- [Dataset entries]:
========

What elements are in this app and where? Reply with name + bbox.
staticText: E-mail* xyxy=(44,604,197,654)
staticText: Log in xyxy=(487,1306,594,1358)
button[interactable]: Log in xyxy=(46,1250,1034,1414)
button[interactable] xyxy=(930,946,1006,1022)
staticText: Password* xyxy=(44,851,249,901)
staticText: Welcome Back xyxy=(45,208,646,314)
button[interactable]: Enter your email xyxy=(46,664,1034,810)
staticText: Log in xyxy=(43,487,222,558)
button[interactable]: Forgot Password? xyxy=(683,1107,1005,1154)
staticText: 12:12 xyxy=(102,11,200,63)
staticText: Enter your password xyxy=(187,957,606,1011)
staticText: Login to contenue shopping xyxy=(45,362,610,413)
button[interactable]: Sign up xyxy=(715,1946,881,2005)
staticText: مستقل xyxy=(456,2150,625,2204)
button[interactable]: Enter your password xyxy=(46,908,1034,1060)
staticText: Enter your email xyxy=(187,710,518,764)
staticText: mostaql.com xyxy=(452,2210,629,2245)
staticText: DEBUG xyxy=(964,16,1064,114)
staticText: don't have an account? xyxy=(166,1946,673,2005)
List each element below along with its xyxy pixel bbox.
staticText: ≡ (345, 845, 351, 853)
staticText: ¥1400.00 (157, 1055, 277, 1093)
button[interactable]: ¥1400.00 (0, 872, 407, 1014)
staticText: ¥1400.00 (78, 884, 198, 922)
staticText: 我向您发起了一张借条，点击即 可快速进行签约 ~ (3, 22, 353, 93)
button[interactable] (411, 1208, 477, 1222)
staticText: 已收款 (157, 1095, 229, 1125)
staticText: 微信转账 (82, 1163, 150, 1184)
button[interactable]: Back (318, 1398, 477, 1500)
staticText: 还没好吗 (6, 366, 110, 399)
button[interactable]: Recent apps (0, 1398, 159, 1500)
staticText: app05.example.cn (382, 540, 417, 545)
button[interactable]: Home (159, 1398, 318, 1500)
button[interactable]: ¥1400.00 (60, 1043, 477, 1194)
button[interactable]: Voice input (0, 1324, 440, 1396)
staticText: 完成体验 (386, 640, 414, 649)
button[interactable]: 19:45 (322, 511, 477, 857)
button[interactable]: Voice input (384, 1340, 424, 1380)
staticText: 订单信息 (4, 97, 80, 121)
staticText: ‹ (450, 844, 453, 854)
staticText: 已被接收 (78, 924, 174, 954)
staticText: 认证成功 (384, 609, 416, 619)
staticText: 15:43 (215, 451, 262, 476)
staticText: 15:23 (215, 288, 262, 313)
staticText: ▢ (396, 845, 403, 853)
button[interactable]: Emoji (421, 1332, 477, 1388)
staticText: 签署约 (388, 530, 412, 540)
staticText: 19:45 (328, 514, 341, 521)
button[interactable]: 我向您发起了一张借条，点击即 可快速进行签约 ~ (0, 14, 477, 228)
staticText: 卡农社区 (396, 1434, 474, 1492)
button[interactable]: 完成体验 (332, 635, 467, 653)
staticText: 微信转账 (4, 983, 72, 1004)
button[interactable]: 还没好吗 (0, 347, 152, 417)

========

- [Your instructions]:
An exact reproduction of the data is required. Leave nothing out.

- [Response below]:
What elements are in this app and where? Reply with name + bbox.
staticText: E-mail* xyxy=(44,604,197,654)
staticText: Log in xyxy=(487,1306,594,1358)
button[interactable]: Log in xyxy=(46,1250,1034,1414)
button[interactable] xyxy=(930,946,1006,1022)
staticText: Password* xyxy=(44,851,249,901)
staticText: Welcome Back xyxy=(45,208,646,314)
button[interactable]: Enter your email xyxy=(46,664,1034,810)
staticText: Log in xyxy=(43,487,222,558)
button[interactable]: Forgot Password? xyxy=(683,1107,1005,1154)
staticText: 12:12 xyxy=(102,11,200,63)
staticText: Enter your password xyxy=(187,957,606,1011)
staticText: Login to contenue shopping xyxy=(45,362,610,413)
button[interactable]: Sign up xyxy=(715,1946,881,2005)
staticText: مستقل xyxy=(456,2150,625,2204)
button[interactable]: Enter your password xyxy=(46,908,1034,1060)
staticText: Enter your email xyxy=(187,710,518,764)
staticText: mostaql.com xyxy=(452,2210,629,2245)
staticText: DEBUG xyxy=(964,16,1064,114)
staticText: don't have an account? xyxy=(166,1946,673,2005)
List each element below along with its xyxy pixel bbox.
staticText: ≡ (345, 845, 351, 853)
staticText: ¥1400.00 (157, 1055, 277, 1093)
button[interactable]: ¥1400.00 (0, 872, 407, 1014)
staticText: ¥1400.00 (78, 884, 198, 922)
staticText: 我向您发起了一张借条，点击即 可快速进行签约 ~ (3, 22, 353, 93)
button[interactable] (411, 1208, 477, 1222)
staticText: 已收款 (157, 1095, 229, 1125)
staticText: 微信转账 (82, 1163, 150, 1184)
button[interactable]: Back (318, 1398, 477, 1500)
staticText: 还没好吗 (6, 366, 110, 399)
button[interactable]: Recent apps (0, 1398, 159, 1500)
staticText: app05.example.cn (382, 540, 417, 545)
button[interactable]: Home (159, 1398, 318, 1500)
button[interactable]: ¥1400.00 (60, 1043, 477, 1194)
button[interactable]: Voice input (0, 1324, 440, 1396)
staticText: 完成体验 (386, 640, 414, 649)
button[interactable]: 19:45 (322, 511, 477, 857)
button[interactable]: Voice input (384, 1340, 424, 1380)
staticText: 订单信息 (4, 97, 80, 121)
staticText: ‹ (450, 844, 453, 854)
staticText: 已被接收 (78, 924, 174, 954)
staticText: 认证成功 (384, 609, 416, 619)
staticText: 15:43 (215, 451, 262, 476)
staticText: 15:23 (215, 288, 262, 313)
staticText: ▢ (396, 845, 403, 853)
button[interactable]: Emoji (421, 1332, 477, 1388)
staticText: 签署约 (388, 530, 412, 540)
staticText: 19:45 (328, 514, 341, 521)
button[interactable]: 我向您发起了一张借条，点击即 可快速进行签约 ~ (0, 14, 477, 228)
staticText: 卡农社区 (396, 1434, 474, 1492)
button[interactable]: 完成体验 (332, 635, 467, 653)
staticText: 微信转账 (4, 983, 72, 1004)
button[interactable]: 还没好吗 (0, 347, 152, 417)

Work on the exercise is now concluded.